All that is missing is Trump himself.
“She didn’t say anything mean, and I absolutely will not throw her under the bus, or anyone else who is a friend of mine,” Vance said.
Self-funded financier Mike Gibbons and former state treasurer Josh Mandel also aggressively courted Trump. Gibbons has cast himself as a candidate in the Trump mold: a former businessman with no real political background and with experience making money in systems he would now like to reform.
“You have never been in the private sector in your entire life. You don’t know anything,” Gibbons said.
Everything is unfolding without Trump publicly weighing in on the race. The former president has waded into other competitive Senate primaries, including soon in neighboring Pennsylvania, where he told The Washington Post on Wednesday that he will make an endorsement in “about a week.”
Mandel and Gibbons led the pack in most polls. But Timken and Vance also have some support, and all four have flooded the airwaves with publicity.
Meanwhile, Dolan is trying to tap into concerns among some Republicans that the race to appease Trump and woo his most ardent supporters in the primary could ultimately hurt the GOP’s chances of retaining the seat in November.
a changing state
Some, however, continue to be successful there.
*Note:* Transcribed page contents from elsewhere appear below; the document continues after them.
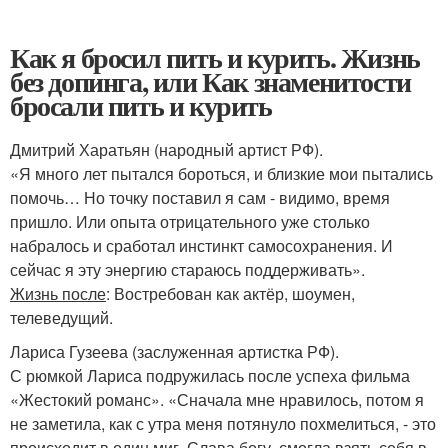
Как я бросил пить и курить. Жизнь
без допинга, или Как знаменитости
бросали пить и курить
Дмитрий Харатьян (народный артист РФ).
«Я много лет пытался бороться, и близкие мои пытались
помочь… Но точку поставил я сам - видимо, время
пришло. Или опыта отрицательного уже столько
набралось и сработал инстинкт самосохранения. И
сейчас я эту энергию стараюсь поддерживать».
Жизнь после
: Востребован как актёр, шоумен,
телеведущий.
Лариса Гузеева (заслуженная артистка РФ).
С рюмкой Лариса подружилась после успеха фильма
«Жестокий романс». «Сначала мне нравилось, потом я
не заметила, как с утра меня потянуло похмелиться, - это
происходит в один миг. Слава богу, смогла взять себя в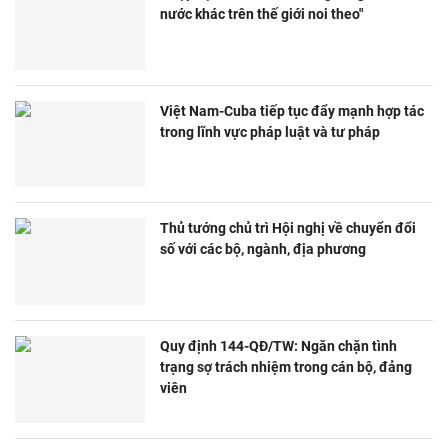
nước khác trên thế giới noi theo"
Việt Nam-Cuba tiếp tục đẩy mạnh hợp tác
trong lĩnh vực pháp luật và tư pháp
Thủ tướng chủ trì Hội nghị về chuyển đổi
số với các bộ, ngành, địa phương
Quy định 144-QĐ/TW: Ngăn chặn tình
trạng sợ trách nhiệm trong cán bộ, đảng
viên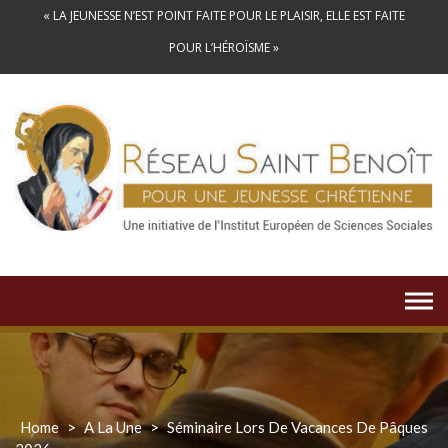
Skip
« LA JEUNESSE N’EST POINT FAITE POUR LE PLAISIR, ELLE EST FAITE
to
POUR L’HÉROÏSME »
content
Home
>
A La Une
>
Séminaire Lors De Vacances De Pâques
Democratic Senator Sherrod Brown won re-election in 2018, posting a 7-point victory as Republicans swept all executive races statewide. And Democrats have also won a handful of court battles across the state.
Still, for a Democrat to win in Ohio, a large section of independents and Republicans would have to find the Republican candidate unacceptable.
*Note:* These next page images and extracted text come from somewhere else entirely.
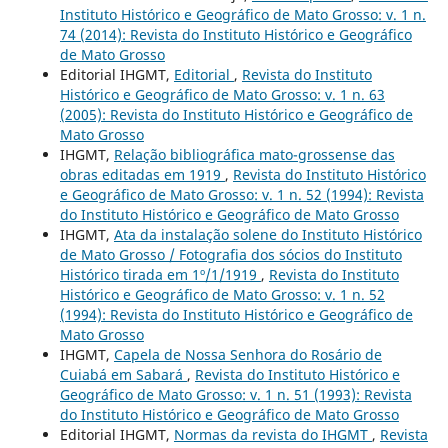
Instituto Histórico e Geográfico de Mato Grosso: v. 1 n.
74 (2014): Revista do Instituto Histórico e Geográfico
de Mato Grosso
Editorial IHGMT,
Editorial
,
Revista do Instituto
Histórico e Geográfico de Mato Grosso: v. 1 n. 63
(2005): Revista do Instituto Histórico e Geográfico de
Mato Grosso
IHGMT,
Relação bibliográfica mato-grossense das
obras editadas em 1919
,
Revista do Instituto Histórico
e Geográfico de Mato Grosso: v. 1 n. 52 (1994): Revista
do Instituto Histórico e Geográfico de Mato Grosso
IHGMT,
Ata da instalação solene do Instituto Histórico
de Mato Grosso / Fotografia dos sócios do Instituto
Histórico tirada em 1º/1/1919
,
Revista do Instituto
Histórico e Geográfico de Mato Grosso: v. 1 n. 52
(1994): Revista do Instituto Histórico e Geográfico de
Mato Grosso
IHGMT,
Capela de Nossa Senhora do Rosário de
Cuiabá em Sabará
,
Revista do Instituto Histórico e
Geográfico de Mato Grosso: v. 1 n. 51 (1993): Revista
do Instituto Histórico e Geográfico de Mato Grosso
Editorial IHGMT,
Normas da revista do IHGMT
,
Revista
With control of a Senate now split 50-50 on the line, losses in any combination of those states could jeopardize Republican hopes for what should otherwise be a good midterm for the party in question. the current political environment.
In Ohio, Democratic strategists say privately that the Republican who would be the hardest to beat in November is the one they are most certain GOP primary voters won’t nominate: Dolan. Democrats see the state senator, whose family owns the Cleveland Guardians baseball team, in the mold of Portman, who has held the seat since 2011. Unlike his rivals, including Mandel, who say the 2020 election went to him stolen from Trump, Dolan has acknowledged reality. of Joe Biden’s victory.
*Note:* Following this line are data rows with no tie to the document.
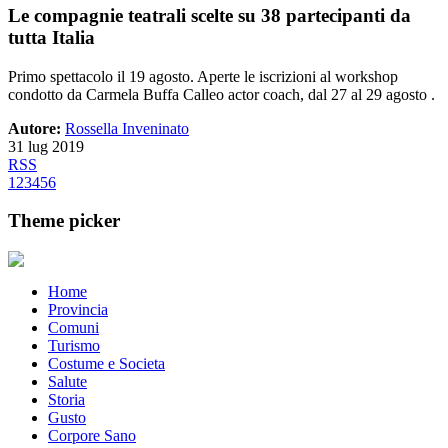
Le compagnie teatrali scelte su 38 partecipanti da
tutta Italia
Primo spettacolo il 19 agosto. Aperte le iscrizioni al workshop
condotto da Carmela Buffa Calleo actor coach, dal 27 al 29 agosto .
Autore:
Rossella Inveninato
31 lug 2019
RSS
1
2
3
4
5
6
Theme picker
Home
Provincia
Comuni
Turismo
Costume e Societa
Salute
Storia
Gusto
Corpore Sano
“Let me be very clear, Joe Biden is the rightful president of the United States,” Dolan said at the Wilberforce debate. “My problem is that he is a failed president.”
Leaning into the culture wars
TV ad battles have also seen Republican candidates make cultural arguments, with Mandel and Vance launching ads in recent days attempting to play on conservatives’ frustrations with their positions being labeled “racist”.
But the set design of the ad also generated controversy. The 30-second spot shows Mandel standing on the Edmund Pettus Bridge in Selma, Alabama, the historic site where peaceful civil rights activists were beaten by police during a 1965 march.
“Martin Luther King marched right here so skin color didn’t matter,” says Mandel.
She also tweeted a thank you to King’s daughter, Bernice King, and the King Center “for motivating me to film this ad. My visit to Selma was powerful and inspiring and I look forward to returning and bringing my children.”
“Your father knew the importance of the Second Amendment when he tried to exercise his right to self-defense,” he said, “and was wrongly denied a gun permit by anti-gun racists.”
Portman has endorsed Timken, who, however, frequently reminds the public that Trump has endorsed her before.
“To make a long story short, he was there from the beginning for President Trump,” Mandel said of Lewandowski in the Wilberforce debate, a comment that also underscored Mandel’s apparent belief that his only viable rival is Gibbons.
Only Dolan, in another debate this week, raised the issue of Lewandowski’s hiring, saying Timken “has not yet explained” to voters why it hired Lewandowski, “who has been investigated for assault on women.”
“Corey Lewandowski is a friend of mine,” Timken replied. “He knows that I have been in the trenches fighting for America First policies because Corey came to Ohio and campaigned for President Trump with me.”